• **Task to carry out**: Look through the entries below and report every line that has "editor".
[Given data — start]
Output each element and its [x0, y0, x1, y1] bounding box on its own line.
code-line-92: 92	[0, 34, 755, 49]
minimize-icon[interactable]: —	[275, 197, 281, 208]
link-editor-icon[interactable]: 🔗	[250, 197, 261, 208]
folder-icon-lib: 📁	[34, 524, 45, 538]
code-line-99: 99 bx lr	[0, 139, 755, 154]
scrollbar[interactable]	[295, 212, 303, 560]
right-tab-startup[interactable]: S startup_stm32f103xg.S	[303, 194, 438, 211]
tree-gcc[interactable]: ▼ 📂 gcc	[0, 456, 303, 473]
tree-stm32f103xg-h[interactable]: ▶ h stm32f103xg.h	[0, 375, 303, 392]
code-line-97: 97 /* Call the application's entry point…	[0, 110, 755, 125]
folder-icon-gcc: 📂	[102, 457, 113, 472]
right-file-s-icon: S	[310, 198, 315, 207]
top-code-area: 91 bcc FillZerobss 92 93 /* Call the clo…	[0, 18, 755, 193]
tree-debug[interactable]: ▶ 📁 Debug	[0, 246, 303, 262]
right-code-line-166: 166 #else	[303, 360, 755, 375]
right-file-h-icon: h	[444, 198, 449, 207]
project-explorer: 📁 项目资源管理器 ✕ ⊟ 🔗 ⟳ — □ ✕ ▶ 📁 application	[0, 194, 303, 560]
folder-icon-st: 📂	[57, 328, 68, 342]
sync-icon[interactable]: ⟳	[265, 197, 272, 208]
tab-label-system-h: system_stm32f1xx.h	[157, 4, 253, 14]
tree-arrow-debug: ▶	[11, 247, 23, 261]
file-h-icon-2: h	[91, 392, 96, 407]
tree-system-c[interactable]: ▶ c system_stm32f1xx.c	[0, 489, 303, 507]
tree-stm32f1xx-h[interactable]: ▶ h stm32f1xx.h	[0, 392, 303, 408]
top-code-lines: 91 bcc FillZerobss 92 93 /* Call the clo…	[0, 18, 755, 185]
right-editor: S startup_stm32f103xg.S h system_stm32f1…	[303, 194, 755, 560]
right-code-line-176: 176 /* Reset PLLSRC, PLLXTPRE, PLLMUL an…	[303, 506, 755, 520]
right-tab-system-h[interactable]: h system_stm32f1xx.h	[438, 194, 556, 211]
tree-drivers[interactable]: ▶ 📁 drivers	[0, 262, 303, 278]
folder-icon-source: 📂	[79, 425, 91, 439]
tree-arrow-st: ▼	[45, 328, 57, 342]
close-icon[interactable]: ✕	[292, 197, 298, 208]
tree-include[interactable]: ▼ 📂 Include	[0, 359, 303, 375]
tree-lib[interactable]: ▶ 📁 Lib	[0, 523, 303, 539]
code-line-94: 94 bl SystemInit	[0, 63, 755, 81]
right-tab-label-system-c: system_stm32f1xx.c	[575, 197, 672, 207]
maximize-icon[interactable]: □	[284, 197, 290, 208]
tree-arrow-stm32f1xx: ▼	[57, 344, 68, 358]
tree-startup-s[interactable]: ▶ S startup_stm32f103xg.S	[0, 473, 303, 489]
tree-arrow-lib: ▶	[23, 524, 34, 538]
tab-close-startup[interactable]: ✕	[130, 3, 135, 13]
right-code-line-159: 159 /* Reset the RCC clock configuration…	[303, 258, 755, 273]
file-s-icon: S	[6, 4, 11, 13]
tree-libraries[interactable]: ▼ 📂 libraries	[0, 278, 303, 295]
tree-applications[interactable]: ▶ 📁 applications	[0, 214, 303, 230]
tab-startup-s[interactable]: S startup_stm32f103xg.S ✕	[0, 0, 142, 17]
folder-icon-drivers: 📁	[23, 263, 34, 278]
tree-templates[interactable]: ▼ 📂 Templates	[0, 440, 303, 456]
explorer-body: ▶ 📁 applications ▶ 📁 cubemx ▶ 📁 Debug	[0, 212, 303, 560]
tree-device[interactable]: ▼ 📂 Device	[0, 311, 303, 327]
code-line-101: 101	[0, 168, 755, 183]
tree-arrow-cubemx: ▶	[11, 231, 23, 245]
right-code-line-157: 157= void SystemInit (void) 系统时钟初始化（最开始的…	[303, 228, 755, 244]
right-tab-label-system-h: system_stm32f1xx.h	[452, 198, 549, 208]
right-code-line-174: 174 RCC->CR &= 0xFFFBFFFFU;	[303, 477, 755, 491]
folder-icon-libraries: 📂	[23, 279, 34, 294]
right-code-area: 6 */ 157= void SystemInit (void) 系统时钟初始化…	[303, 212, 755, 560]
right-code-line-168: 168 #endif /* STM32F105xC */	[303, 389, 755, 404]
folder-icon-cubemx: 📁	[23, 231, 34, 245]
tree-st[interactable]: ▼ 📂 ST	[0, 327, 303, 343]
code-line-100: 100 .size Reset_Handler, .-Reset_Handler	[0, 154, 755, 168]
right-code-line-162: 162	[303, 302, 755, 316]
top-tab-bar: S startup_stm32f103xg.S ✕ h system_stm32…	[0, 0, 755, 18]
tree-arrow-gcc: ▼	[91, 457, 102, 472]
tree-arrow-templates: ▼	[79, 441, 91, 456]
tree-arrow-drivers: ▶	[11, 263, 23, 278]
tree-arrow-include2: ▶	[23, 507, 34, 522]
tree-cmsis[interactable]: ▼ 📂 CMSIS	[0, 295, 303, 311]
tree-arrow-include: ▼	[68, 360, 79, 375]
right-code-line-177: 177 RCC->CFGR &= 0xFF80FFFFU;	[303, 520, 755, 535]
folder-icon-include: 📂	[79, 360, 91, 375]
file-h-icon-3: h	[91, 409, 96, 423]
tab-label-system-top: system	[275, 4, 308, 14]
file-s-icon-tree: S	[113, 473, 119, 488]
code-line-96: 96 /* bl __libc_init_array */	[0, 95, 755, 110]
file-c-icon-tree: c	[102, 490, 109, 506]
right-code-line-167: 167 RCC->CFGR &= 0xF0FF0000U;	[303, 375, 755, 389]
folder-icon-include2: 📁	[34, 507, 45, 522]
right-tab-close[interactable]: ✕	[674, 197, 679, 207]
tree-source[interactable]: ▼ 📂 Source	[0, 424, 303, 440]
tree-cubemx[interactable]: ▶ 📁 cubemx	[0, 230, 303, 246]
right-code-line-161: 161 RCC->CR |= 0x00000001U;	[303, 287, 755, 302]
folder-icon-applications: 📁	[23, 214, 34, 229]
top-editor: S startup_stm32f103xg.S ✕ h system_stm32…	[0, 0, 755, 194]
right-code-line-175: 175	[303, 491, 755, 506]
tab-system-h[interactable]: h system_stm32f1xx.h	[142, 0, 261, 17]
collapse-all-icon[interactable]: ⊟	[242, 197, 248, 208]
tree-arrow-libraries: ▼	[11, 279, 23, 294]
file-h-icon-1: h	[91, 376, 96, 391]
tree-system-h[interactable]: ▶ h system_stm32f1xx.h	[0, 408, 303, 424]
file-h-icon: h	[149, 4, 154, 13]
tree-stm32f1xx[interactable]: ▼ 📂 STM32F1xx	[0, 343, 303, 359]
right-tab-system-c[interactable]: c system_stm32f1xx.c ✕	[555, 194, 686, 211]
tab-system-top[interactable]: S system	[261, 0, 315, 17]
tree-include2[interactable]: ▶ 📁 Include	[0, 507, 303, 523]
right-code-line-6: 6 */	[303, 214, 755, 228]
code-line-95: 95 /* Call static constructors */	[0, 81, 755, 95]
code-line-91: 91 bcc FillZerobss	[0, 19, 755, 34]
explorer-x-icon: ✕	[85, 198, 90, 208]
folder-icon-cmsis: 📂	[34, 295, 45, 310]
[Given data — finish]
• **Your response**:
link-editor-icon[interactable]: 🔗	[250, 197, 261, 208]
right-editor: S startup_stm32f103xg.S h system_stm32f1…	[303, 194, 755, 560]
top-editor: S startup_stm32f103xg.S ✕ h system_stm32…	[0, 0, 755, 194]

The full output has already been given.